Paper No. 169-31
Presentation Time: 9:00 AM-1:00 PM
A MULTI-GEOCHEMICAL APPROACH TO TRACKING RELATIVE SEA LEVEL DURING THE LATE GLACIAL TO HOLOCENE
Paleoenvironmental reconstructions from nearshore environments typically rely on the preservation of biological proxies. Thus, the absence or poor preservation of biological proxies hamper the reconstruction of relative sea level (RSL). Here we apply a multi-element geochemical approach, not reliant on microfossil preservation, to a sediment core from Loch Duart Marsh, NW Scotland, UK. This site is an isolation basin recording Late Glacial to Holocene sedimentation preserving palaeoenvironmental changes associated with the deglaciation of the last British-Irish Ice Sheet (BIIS).

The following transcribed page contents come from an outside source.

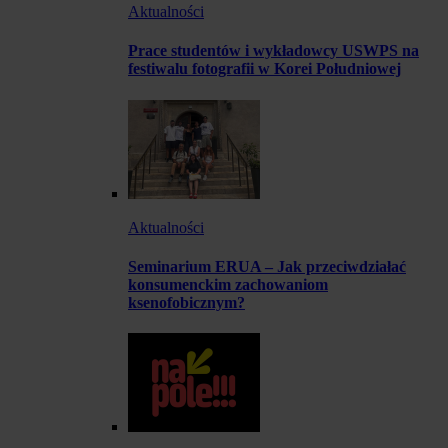
Aktualności
Prace studentów i wykładowcy USWPS na
festiwalu fotografii w Korei Południowej
Aktualności
Seminarium ERUA – Jak przeciwdziałać
konsumenckim zachowaniom
ksenofobicznym?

Our approach couples osmium with carbon, sulphur and nitrogen elemental and isotopic analysis together with X-ray fluorescence, radiocarbon dating and foraminiferal analysis. One of our aims is to assess the suitability of osmium isotopes as an independent method of RSL reconstruction. NW Scotland has a complex RSL record due to the combination of glacial isostatic adjustment and glacio-eustatic sea-level change. This provides a unique history that is reflected in the 187Os/188Os signature of the sedimentary organic matter. Within the sediment core is an interval with a distinctly more radiogenic (up to 4.89) 187Os/188Os signature bracketed by sediments with a 187Os/188Os signature of ~1 (typical open ocean values). We interpret this more radiogenic interval as indicating a period when the basin was isolated from the open ocean, allowing an increase in weathered, more radiogenic material to dominate the signal. This freshwater interval is further supported by a distinct increase in C/N ratios and the absence of foraminifera (only found in sediments with some marine influence). Radiocarbon dating indicates a duration of freshwater sedimentation/basin isolation of 4.2 ka, with marine ingression following the freshwater phase occurring at 10.2 ka. This research shows that periods of inundation and basin isolation can be identified through the analysis of the sediment’s associated osmium signature where 187Os/188Os values of ~1 reflect marine settings and more radiogenic values indicate freshwater deposition. The application of 187Os/188Os coupled with other (C, S, N) geochemistry to this site displays its suitability as a technique to reconstruct RSL, a methodology that could be applied to basins globally.